[Exercise aim]:
Would you transcribe the whole listing exactly and drop its images?

Segment Start: The data

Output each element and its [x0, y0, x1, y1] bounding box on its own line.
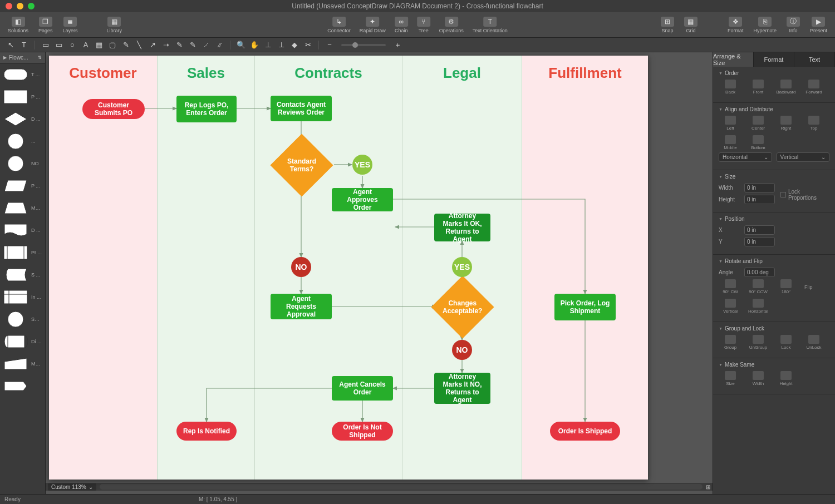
node-rep-logs[interactable]: Rep Logs PO, Enters Order [176, 96, 237, 122]
align-right-button[interactable]: Right [774, 116, 798, 131]
view-tool-1[interactable]: ✋ [248, 40, 261, 50]
shape-library-item-12[interactable]: Di ... [0, 330, 45, 353]
order-back-button[interactable]: Back [719, 80, 742, 95]
library-header[interactable]: ▶ Flowc... ⇅ [0, 52, 45, 63]
rotate-180--button[interactable]: 180° [774, 279, 798, 294]
section-title[interactable]: Rotate and Flip [719, 258, 829, 264]
tab-arrange-size[interactable]: Arrange & Size [713, 52, 754, 67]
shape-tool-3[interactable]: A [80, 40, 92, 50]
group-unlock-button[interactable]: UnLock [802, 335, 826, 350]
node-attorney-no[interactable]: Attorney Marks It NO, Returns to Agent [434, 373, 490, 404]
order-forward-button[interactable]: Forward [802, 80, 826, 95]
node-start[interactable]: Customer Submits PO [82, 99, 145, 119]
node-agent-approves[interactable]: Agent Approves Order [332, 188, 393, 211]
node-order-not-shipped[interactable]: Order Is Not Shipped [332, 422, 393, 441]
tab-text[interactable]: Text [794, 52, 835, 67]
section-title[interactable]: Size [719, 174, 829, 180]
section-title[interactable]: Order [719, 70, 829, 76]
toolbar-snap[interactable]: ⊞Snap [657, 16, 677, 34]
node-no-1[interactable]: NO [291, 257, 311, 277]
distribute-vertical-select[interactable]: Vertical⌄ [777, 152, 830, 162]
shape-tool-13[interactable]: ⫽ [213, 40, 225, 50]
y-input[interactable]: 0 in [744, 237, 775, 246]
node-yes-2[interactable]: YES [452, 257, 472, 277]
shape-tool-6[interactable]: ✎ [120, 40, 132, 50]
flip-vertical-button[interactable]: Vertical [719, 299, 742, 314]
toolbar-tree[interactable]: ⑂Tree [414, 16, 434, 34]
group-lock-button[interactable]: Lock [774, 335, 798, 350]
align-middle-button[interactable]: Middle [719, 135, 742, 150]
zoom-in-button[interactable]: ＋ [391, 40, 404, 50]
shape-library-item-14[interactable] [0, 375, 45, 397]
order-backward-button[interactable]: Backward [774, 80, 798, 95]
shape-library-item-9[interactable]: S ... [0, 264, 45, 286]
rotate-90-ccw-button[interactable]: 90° CCW [746, 279, 770, 294]
shape-library-item-7[interactable]: D ... [0, 219, 45, 241]
toolbar-grid[interactable]: ▦Grid [681, 16, 701, 34]
toolbar-pages[interactable]: ❐Pages [35, 16, 56, 34]
shape-tool-4[interactable]: ▦ [93, 40, 105, 50]
selection-tool-1[interactable]: T [18, 40, 30, 50]
view-tool-2[interactable]: ⊥ [262, 40, 274, 50]
maximize-window-button[interactable] [28, 3, 35, 9]
shape-tool-7[interactable]: ╲ [133, 40, 145, 50]
shape-tool-10[interactable]: ✎ [173, 40, 185, 50]
angle-input[interactable]: 0.00 deg [744, 268, 775, 277]
drawing-canvas[interactable]: Customer Sales Contracts Legal Fulfillme… [49, 56, 648, 480]
make-same-size-button[interactable]: Size [719, 371, 742, 386]
width-input[interactable]: 0 in [744, 183, 775, 192]
toolbar-connector[interactable]: ↳Connector [324, 16, 354, 34]
horizontal-scrollbar[interactable] [100, 484, 703, 490]
page-nav-icon[interactable]: ⊞ [706, 484, 710, 490]
align-bottom-button[interactable]: Bottom [746, 135, 770, 150]
node-pick-order[interactable]: Pick Order, Log Shipment [554, 294, 616, 320]
shape-library-item-1[interactable]: P ... [0, 86, 45, 108]
node-yes-1[interactable]: YES [352, 155, 372, 175]
toolbar-hypernote[interactable]: ⎘Hypernote [750, 16, 780, 34]
shape-library-item-11[interactable]: Se ... [0, 308, 45, 330]
shape-tool-1[interactable]: ▭ [53, 40, 65, 50]
shape-library-item-10[interactable]: In ... [0, 286, 45, 308]
align-left-button[interactable]: Left [719, 116, 742, 131]
section-title[interactable]: Group and Lock [719, 325, 829, 332]
node-attorney-ok[interactable]: Attorney Marks It OK, Returns to Agent [434, 214, 490, 241]
align-top-button[interactable]: Top [802, 116, 826, 131]
lane-fulfillment[interactable]: Fulfillment [522, 56, 648, 480]
shape-library-item-6[interactable]: Ma ... [0, 197, 45, 219]
shape-tool-9[interactable]: ➝ [160, 40, 172, 50]
toolbar-format[interactable]: ❖Format [724, 16, 747, 34]
rotate-90-cw-button[interactable]: 90° CW [719, 279, 742, 294]
toolbar-rapid-draw[interactable]: ✦Rapid Draw [356, 16, 389, 34]
toolbar-text-orientation[interactable]: TText Orientation [469, 16, 511, 34]
shape-library-item-4[interactable]: NO [0, 152, 45, 175]
group-ungroup-button[interactable]: UnGroup [746, 335, 770, 350]
shape-library-item-2[interactable]: D ... [0, 108, 45, 130]
section-title[interactable]: Align and Distribute [719, 106, 829, 112]
shape-tool-2[interactable]: ○ [66, 40, 78, 50]
node-no-2[interactable]: NO [452, 340, 472, 360]
close-window-button[interactable] [6, 3, 12, 9]
tab-format[interactable]: Format [754, 52, 794, 67]
selection-tool-0[interactable]: ↖ [4, 40, 17, 50]
shape-tool-12[interactable]: ⟋ [200, 40, 212, 50]
node-rep-notified[interactable]: Rep Is Notified [176, 422, 237, 441]
zoom-out-button[interactable]: − [323, 40, 336, 50]
view-tool-0[interactable]: 🔍 [235, 40, 247, 50]
node-agent-requests[interactable]: Agent Requests Approval [271, 294, 332, 319]
group-group-button[interactable]: Group [719, 335, 742, 350]
zoom-select[interactable]: Custom 113%⌄ [48, 483, 96, 491]
toolbar-info[interactable]: ⓘInfo [783, 16, 803, 34]
section-title[interactable]: Make Same [719, 362, 829, 368]
toolbar-layers[interactable]: ≣Layers [60, 16, 81, 34]
section-title[interactable]: Position [719, 216, 829, 222]
node-order-shipped[interactable]: Order Is Shipped [550, 422, 620, 441]
toolbar-operations[interactable]: ⚙Operations [436, 16, 467, 34]
toolbar-chain[interactable]: ∞Chain [391, 16, 411, 34]
shape-library-item-3[interactable]: ... [0, 130, 45, 152]
node-agent-cancels[interactable]: Agent Cancels Order [332, 376, 393, 401]
shape-tool-5[interactable]: ▢ [106, 40, 119, 50]
shape-library-item-5[interactable]: P ... [0, 175, 45, 197]
view-tool-3[interactable]: ⊥ [275, 40, 287, 50]
flip-horizontal-button[interactable]: Horizontal [746, 299, 770, 314]
make-same-width-button[interactable]: Width [746, 371, 770, 386]
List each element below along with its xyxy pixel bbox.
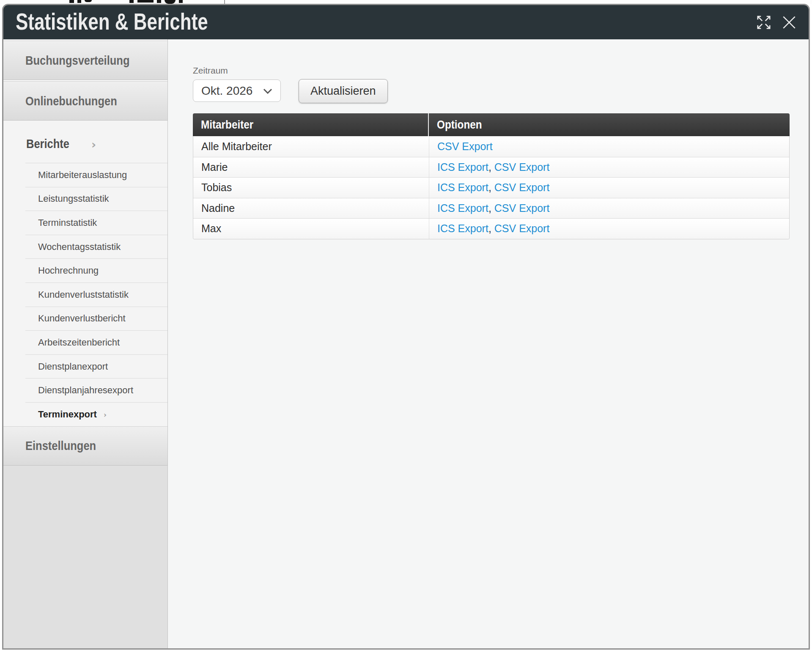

Segment End: The data

[Solution]:
Output each element and its [x0, y0, x1, y1] bounding box on its own line.
node-rep-logs[interactable]: Rep Logs PO, Enters Order [176, 96, 237, 122]
align-right-button[interactable]: Right [774, 116, 798, 131]
view-tool-1[interactable]: ✋ [248, 40, 261, 50]
shape-library-item-12[interactable]: Di ... [0, 330, 45, 353]
order-back-button[interactable]: Back [719, 80, 742, 95]
library-header[interactable]: ▶ Flowc... ⇅ [0, 52, 45, 63]
rotate-180--button[interactable]: 180° [774, 279, 798, 294]
section-title[interactable]: Rotate and Flip [719, 258, 829, 264]
tab-arrange-size[interactable]: Arrange & Size [713, 52, 754, 67]
shape-tool-3[interactable]: A [80, 40, 92, 50]
group-unlock-button[interactable]: UnLock [802, 335, 826, 350]
node-attorney-no[interactable]: Attorney Marks It NO, Returns to Agent [434, 373, 490, 404]
order-forward-button[interactable]: Forward [802, 80, 826, 95]
node-start[interactable]: Customer Submits PO [82, 99, 145, 119]
node-agent-approves[interactable]: Agent Approves Order [332, 188, 393, 211]
node-order-not-shipped[interactable]: Order Is Not Shipped [332, 422, 393, 441]
tab-text[interactable]: Text [794, 52, 835, 67]
section-title[interactable]: Size [719, 174, 829, 180]
section-title[interactable]: Order [719, 70, 829, 76]
toolbar-snap[interactable]: ⊞Snap [657, 16, 677, 34]
node-no-1[interactable]: NO [291, 257, 311, 277]
distribute-vertical-select[interactable]: Vertical⌄ [777, 152, 830, 162]
shape-tool-13[interactable]: ⫽ [213, 40, 225, 50]
y-input[interactable]: 0 in [744, 237, 775, 246]
node-yes-2[interactable]: YES [452, 257, 472, 277]
shape-tool-6[interactable]: ✎ [120, 40, 132, 50]
flip-vertical-button[interactable]: Vertical [719, 299, 742, 314]
toolbar-tree[interactable]: ⑂Tree [414, 16, 434, 34]
group-lock-button[interactable]: Lock [774, 335, 798, 350]
align-middle-button[interactable]: Middle [719, 135, 742, 150]
zoom-in-button[interactable]: ＋ [391, 40, 404, 50]
shape-library-item-14[interactable] [0, 375, 45, 397]
order-backward-button[interactable]: Backward [774, 80, 798, 95]
shape-library-item-9[interactable]: S ... [0, 264, 45, 286]
rotate-90-ccw-button[interactable]: 90° CCW [746, 279, 770, 294]
shape-library-item-7[interactable]: D ... [0, 219, 45, 241]
toolbar-grid[interactable]: ▦Grid [681, 16, 701, 34]
toolbar-pages[interactable]: ❐Pages [35, 16, 56, 34]
shape-tool-4[interactable]: ▦ [93, 40, 105, 50]
selection-tool-1[interactable]: T [18, 40, 30, 50]
view-tool-2[interactable]: ⊥ [262, 40, 274, 50]
maximize-window-button[interactable] [28, 3, 35, 9]
shape-tool-7[interactable]: ╲ [133, 40, 145, 50]
shape-tool-10[interactable]: ✎ [173, 40, 185, 50]
angle-input[interactable]: 0.00 deg [744, 268, 775, 277]
drawing-canvas[interactable]: Customer Sales Contracts Legal Fulfillme… [49, 56, 648, 480]
make-same-size-button[interactable]: Size [719, 371, 742, 386]
width-input[interactable]: 0 in [744, 183, 775, 192]
toolbar-connector[interactable]: ↳Connector [324, 16, 354, 34]
horizontal-scrollbar[interactable] [100, 484, 703, 490]
page-nav-icon[interactable]: ⊞ [706, 484, 710, 490]
align-bottom-button[interactable]: Bottom [746, 135, 770, 150]
node-pick-order[interactable]: Pick Order, Log Shipment [554, 294, 616, 320]
shape-library-item-1[interactable]: P ... [0, 86, 45, 108]
node-yes-1[interactable]: YES [352, 155, 372, 175]
toolbar-hypernote[interactable]: ⎘Hypernote [750, 16, 780, 34]
shape-library-item-11[interactable]: Se ... [0, 308, 45, 330]
shape-tool-1[interactable]: ▭ [53, 40, 65, 50]
shape-library-item-10[interactable]: In ... [0, 286, 45, 308]
align-left-button[interactable]: Left [719, 116, 742, 131]
section-title[interactable]: Group and Lock [719, 325, 829, 332]
node-attorney-ok[interactable]: Attorney Marks It OK, Returns to Agent [434, 214, 490, 241]
align-top-button[interactable]: Top [802, 116, 826, 131]
lane-fulfillment[interactable]: Fulfillment [522, 56, 648, 480]
shape-library-item-6[interactable]: Ma ... [0, 197, 45, 219]
shape-tool-9[interactable]: ➝ [160, 40, 172, 50]
toolbar-format[interactable]: ❖Format [724, 16, 747, 34]
rotate-90-cw-button[interactable]: 90° CW [719, 279, 742, 294]
toolbar-rapid-draw[interactable]: ✦Rapid Draw [356, 16, 389, 34]
toolbar-text-orientation[interactable]: TText Orientation [469, 16, 511, 34]
shape-library-item-4[interactable]: NO [0, 152, 45, 175]
group-ungroup-button[interactable]: UnGroup [746, 335, 770, 350]
shape-library-item-2[interactable]: D ... [0, 108, 45, 130]
section-title[interactable]: Align and Distribute [719, 106, 829, 112]
shape-tool-2[interactable]: ○ [66, 40, 78, 50]
node-no-2[interactable]: NO [452, 340, 472, 360]
close-window-button[interactable] [6, 3, 12, 9]
tab-format[interactable]: Format [754, 52, 794, 67]
selection-tool-0[interactable]: ↖ [4, 40, 17, 50]
shape-tool-12[interactable]: ⟋ [200, 40, 212, 50]
node-rep-notified[interactable]: Rep Is Notified [176, 422, 237, 441]
zoom-out-button[interactable]: − [323, 40, 336, 50]
view-tool-0[interactable]: 🔍 [235, 40, 247, 50]
node-agent-requests[interactable]: Agent Requests Approval [271, 294, 332, 319]
group-group-button[interactable]: Group [719, 335, 742, 350]
zoom-select[interactable]: Custom 113%⌄ [48, 483, 96, 491]
toolbar-info[interactable]: ⓘInfo [783, 16, 803, 34]
section-title[interactable]: Make Same [719, 362, 829, 368]
toolbar-layers[interactable]: ≣Layers [60, 16, 81, 34]
section-title[interactable]: Position [719, 216, 829, 222]
node-order-shipped[interactable]: Order Is Shipped [550, 422, 620, 441]
toolbar-operations[interactable]: ⚙Operations [436, 16, 467, 34]
toolbar-chain[interactable]: ∞Chain [391, 16, 411, 34]
shape-library-item-3[interactable]: ... [0, 130, 45, 152]
node-agent-cancels[interactable]: Agent Cancels Order [332, 376, 393, 401]
shape-tool-5[interactable]: ▢ [106, 40, 119, 50]
shape-library-item-5[interactable]: P ... [0, 175, 45, 197]
view-tool-3[interactable]: ⊥ [275, 40, 287, 50]
flip-horizontal-button[interactable]: Horizontal [746, 299, 770, 314]
make-same-width-button[interactable]: Width [746, 371, 770, 386]
List each element below along with its xyxy pixel bbox.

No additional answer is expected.